An exact transcription of the entries is required, with none of the pictures carried over.

======== DATASET RECORDS

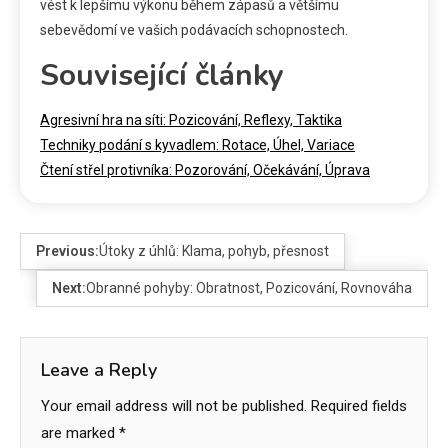
vést k lepšímu výkonu během zápasů a většímu
sebevědomí ve vašich podávacích schopnostech.
Související články
Agresivní hra na síti: Pozicování, Reflexy, Taktika
Techniky podání s kyvadlem: Rotace, Úhel, Variace
Čtení střel protivníka: Pozorování, Očekávání, Úprava
Previous:
Útoky z úhlů: Klama, pohyb, přesnost
Next:
Obranné pohyby: Obratnost, Pozicování, Rovnováha
Leave a Reply
Your email address will not be published.
Required fields
are marked
*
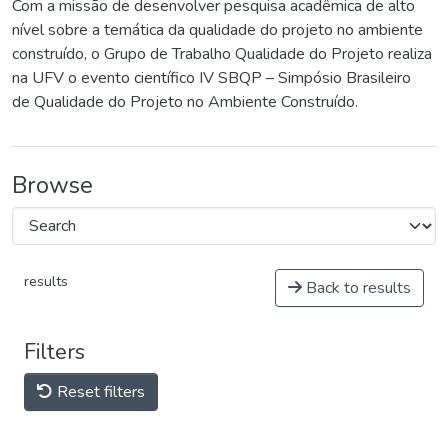
Com a missão de desenvolver pesquisa acadêmica de alto
nível sobre a temática da qualidade do projeto no ambiente
construído, o Grupo de Trabalho Qualidade do Projeto realiza
na UFV o evento científico IV SBQP – Simpósio Brasileiro
de Qualidade do Projeto no Ambiente Construído.
Browse
results
Back to results
Filters
Reset filters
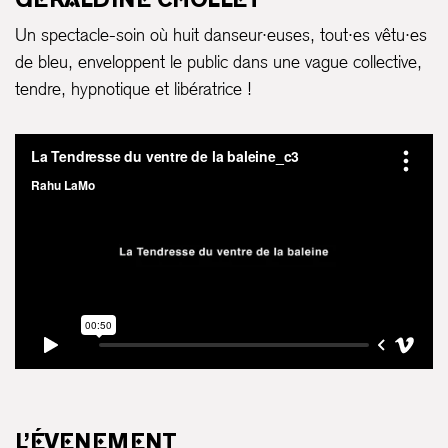
Un spectacle-soin où huit danseur·euses, tout·es vêtu·es
de bleu, enveloppent le public dans une vague collective,
tendre, hypnotique et libératrice !
L’ÉVENEMENT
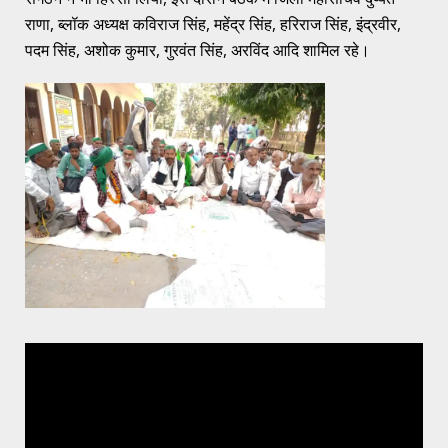
राणा, ब्लॉक अध्यक्ष कविराज सिंह, महेंद्र सिंह, हरिराज सिंह, इंद्रवीर,
पदम सिंह, अशोक कुमार, गुरवंत सिंह, अरविंद आदि शामिल रहे।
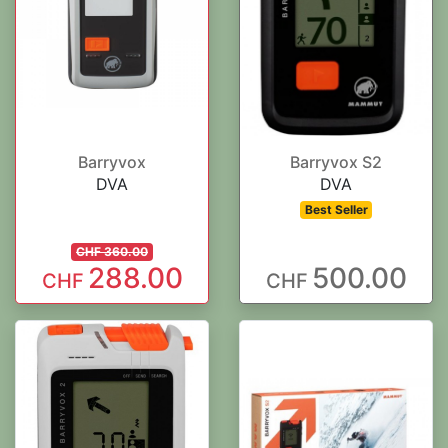
Barryvox
Barryvox S2
DVA
DVA
Best Seller
CHF 360.00
288.00
500.00
CHF
CHF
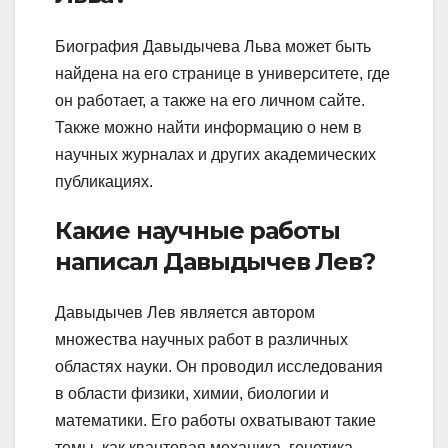
Биография Давыдычева Льва может быть
найдена на его странице в университете, где
он работает, а также на его личном сайте.
Также можно найти информацию о нем в
научных журналах и других академических
публикациях.
Какие научные работы
написал Давыдычев Лев?
Давыдычев Лев является автором
множества научных работ в различных
областях науки. Он проводил исследования
в области физики, химии, биологии и
математики. Его работы охватывают такие
темы, как квантовая механика, генетика,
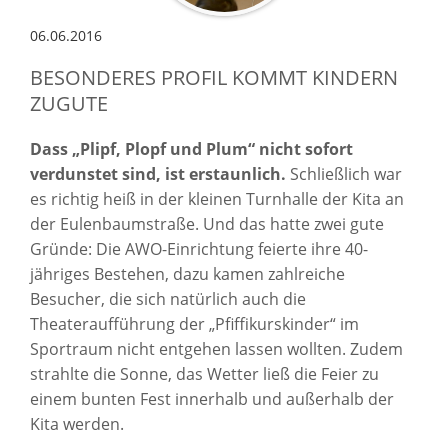
06.06.2016
BESONDERES PROFIL KOMMT KINDERN
ZUGUTE
Dass „Plipf, Plopf und Plum“ nicht sofort
verdunstet sind, ist erstaunlich.
Schließlich war
es richtig heiß in der kleinen Turnhalle der Kita an
der Eulenbaumstraße. Und das hatte zwei gute
Gründe: Die AWO-Einrichtung feierte ihre 40-
jähriges Bestehen, dazu kamen zahlreiche
Besucher, die sich natürlich auch die
Theateraufführung der „Pfiffikurskinder“ im
Sportraum nicht entgehen lassen wollten. Zudem
strahlte die Sonne, das Wetter ließ die Feier zu
einem bunten Fest innerhalb und außerhalb der
Kita werden.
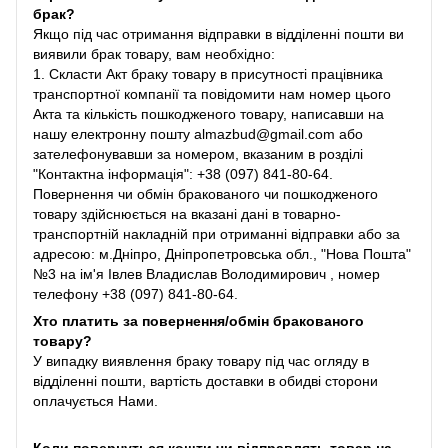
брак?
Якщо під час отримання відправки в відділенні пошти ви
виявили брак товару, вам необхідно:
1. Скласти Акт браку товару в присутності працівника
транспортної компанії та повідомити нам номер цього
Акта та кількість пошкодженого товару, написавши на
нашу електронну пошту almazbud@gmail.com або
зателефонувавши за номером, вказаним в розділі
"Контактна інформація": +38 (097) 841-80-64.
Повернення чи обмін бракованого чи пошкодженого
товару здійснюється на вказані дані в товарно-
транспортній накладній при отриманні відправки або за
адресою: м.Дніпро, Дніпропетровська обл., "Нова Пошта"
№3 на ім'я Івлев Владислав Володимирович , номер
телефону +38 (097) 841-80-64.
Хто платить за повернення/обмін бракованого
товару?
У випадку виявлення браку товару під час огляду в
відділенні пошти, вартість доставки в обидві сторони
оплачується Нами.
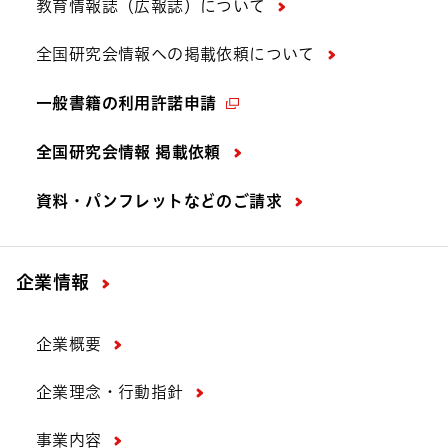
教育情報誌（広報誌）について
全国研究会情報への掲載依頼について
一般書籍の利用許諾申請
全国研究会情報 掲載依頼
資料・パンフレットなどの
ご請求
企業情報
企業概要
企業理念・行動指針
事業内容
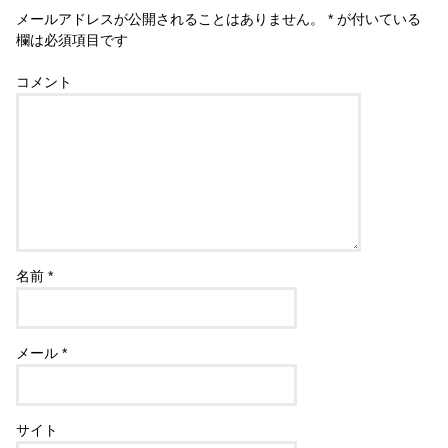
メールアドレスが公開されることはありません。
*
が付いている
欄は必須項目です
コメント
名前
*
メール
*
サイト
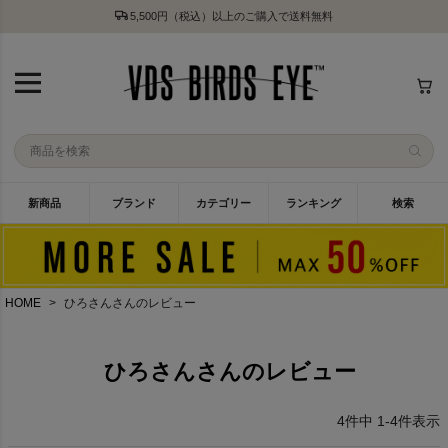
5,500円（税込）以上のご購入で送料無料
新商品
ブランド
カテゴリー
ランキング
検索
HOME
ひろさんさんのレビュー
ひろさんさんのレビュー
4
件中
1
-
4
件表示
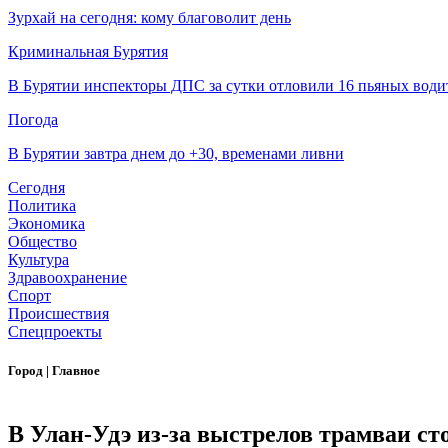
Зурхай на сегодня: кому благоволит день
Криминальная Бурятия
В Бурятии инспекторы ДПС за сутки отловили 16 пьяных води
Погода
В Бурятии завтра днем до +30, временами ливни
Сегодня
Политика
Экономика
Общество
Культура
Здравоохранение
Спорт
Происшествия
Спецпроекты
Город
|
Главное
В Улан-Удэ из-за выстрелов трамваи ст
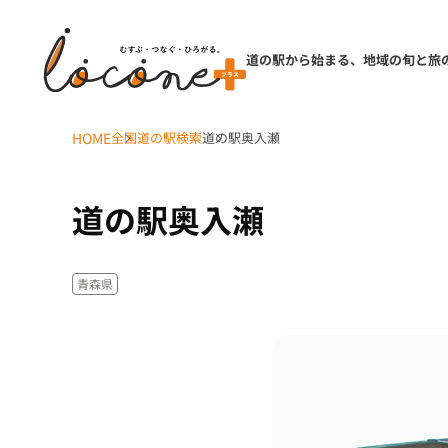
道の駅から始まる、地域の旬と旅
HOME
全国道の駅検索
道の駅奥入瀬
道の駅奥入瀬
青森県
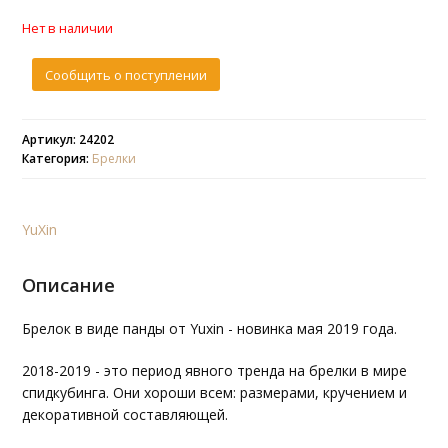
Нет в наличии
Сообщить о поступлении
Артикул: 24202
Категория:
Брелки
YuXin
Описание
Брелок в виде панды от Yuxin - новинка мая 2019 года.
2018-2019 - это период явного тренда на брелки в мире
спидкубинга. Они хороши всем: размерами, кручением и
декоративной составляющей.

================

EXERCISE OUTPUT ::
vést k lepšímu výkonu během zápasů a většímu
sebevědomí ve vašich podávacích schopnostech.
Související články
Agresivní hra na síti: Pozicování, Reflexy, Taktika
Techniky podání s kyvadlem: Rotace, Úhel, Variace
Čtení střel protivníka: Pozorování, Očekávání, Úprava
Previous:
Útoky z úhlů: Klama, pohyb, přesnost
Next:
Obranné pohyby: Obratnost, Pozicování, Rovnováha
Leave a Reply
Your email address will not be published.
Required fields
are marked
*
Com a missão de desenvolver pesquisa acadêmica de alto
nível sobre a temática da qualidade do projeto no ambiente
construído, o Grupo de Trabalho Qualidade do Projeto realiza
na UFV o evento científico IV SBQP – Simpósio Brasileiro
de Qualidade do Projeto no Ambiente Construído.
Browse
results
Back to results
Filters
Reset filters
Un spectacle-soin où huit danseur·euses, tout·es vêtu·es
de bleu, enveloppent le public dans une vague collective,
tendre, hypnotique et libératrice !
L’ÉVENEMENT
राणा, ब्लॉक अध्यक्ष कविराज सिंह, महेंद्र सिंह, हरिराज सिंह, इंद्रवीर,
पदम सिंह, अशोक कुमार, गुरवंत सिंह, अरविंद आदि शामिल रहे।
Barryvox
Barryvox S2
DVA
DVA
Best Seller
CHF 360.00
288.00
500.00
CHF
CHF
Биография Давыдычева Льва может быть
найдена на его странице в университете, где
он работает, а также на его личном сайте.
Также можно найти информацию о нем в
научных журналах и других академических
публикациях.
Какие научные работы
написал Давыдычев Лев?
Давыдычев Лев является автором
множества научных работ в различных
областях науки. Он проводил исследования
в области физики, химии, биологии и
математики. Его работы охватывают такие
темы, как квантовая механика, генетика,
06.06.2016
BESONDERES PROFIL KOMMT KINDERN
ZUGUTE
Dass „Plipf, Plopf und Plum“ nicht sofort
verdunstet sind, ist erstaunlich.
Schließlich war
es richtig heiß in der kleinen Turnhalle der Kita an
der Eulenbaumstraße. Und das hatte zwei gute
Gründe: Die AWO-Einrichtung feierte ihre 40-
jähriges Bestehen, dazu kamen zahlreiche
Besucher, die sich natürlich auch die
Theateraufführung der „Pfiffikurskinder“ im
Sportraum nicht entgehen lassen wollten. Zudem
strahlte die Sonne, das Wetter ließ die Feier zu
einem bunten Fest innerhalb und außerhalb der
Kita werden.
брак?
Якщо під час отримання відправки в відділенні пошти ви
виявили брак товару, вам необхідно:
1. Скласти Акт браку товару в присутності працівника
транспортної компанії та повідомити нам номер цього
Акта та кількість пошкодженого товару, написавши на
нашу електронну пошту almazbud@gmail.com або
зателефонувавши за номером, вказаним в розділі
"Контактна інформація": +38 (097) 841-80-64.
Повернення чи обмін бракованого чи пошкодженого
товару здійснюється на вказані дані в товарно-
транспортній накладній при отриманні відправки або за
адресою: м.Дніпро, Дніпропетровська обл., "Нова Пошта"
№3 на ім'я Івлев Владислав Володимирович , номер
телефону +38 (097) 841-80-64.
Хто платить за повернення/обмін бракованого
товару?
У випадку виявлення браку товару під час огляду в
відділенні пошти, вартість доставки в обидві сторони
оплачується Нами.
教育情報誌（広報誌）について
全国研究会情報への掲載依頼について
一般書籍の利用許諾申請
全国研究会情報 掲載依頼
資料・パンフレットなどの
ご請求
企業情報
企業概要
企業理念・行動指針
事業内容
メールアドレスが公開されることはありません。
*
が付いている
欄は必須項目です
コメント
名前
*
メール
*
サイト
5,500円（税込）以上のご購入で送料無料
新商品
ブランド
カテゴリー
ランキング
検索
HOME
ひろさんさんのレビュー
ひろさんさんのレビュー
4
件中
1
-
4
件表示
Зурхай на сегодня: кому благоволит день
Криминальная Бурятия
В Бурятии инспекторы ДПС за сутки отловили 16 пьяных води
Погода
В Бурятии завтра днем до +30, временами ливни
Сегодня
Политика
Экономика
Общество
Культура
Здравоохранение
Спорт
Происшествия
Спецпроекты
Город
|
Главное
В Улан-Удэ из-за выстрелов трамваи ст
道の駅から始まる、地域の旬と旅
HOME
全国道の駅検索
道の駅奥入瀬
道の駅奥入瀬
青森県
Нет в наличии
Сообщить о поступлении
Артикул: 24202
Категория:
Брелки
YuXin
Описание
Брелок в виде панды от Yuxin - новинка мая 2019 года.
2018-2019 - это период явного тренда на брелки в мире
спидкубинга. Они хороши всем: размерами, кручением и
декоративной составляющей.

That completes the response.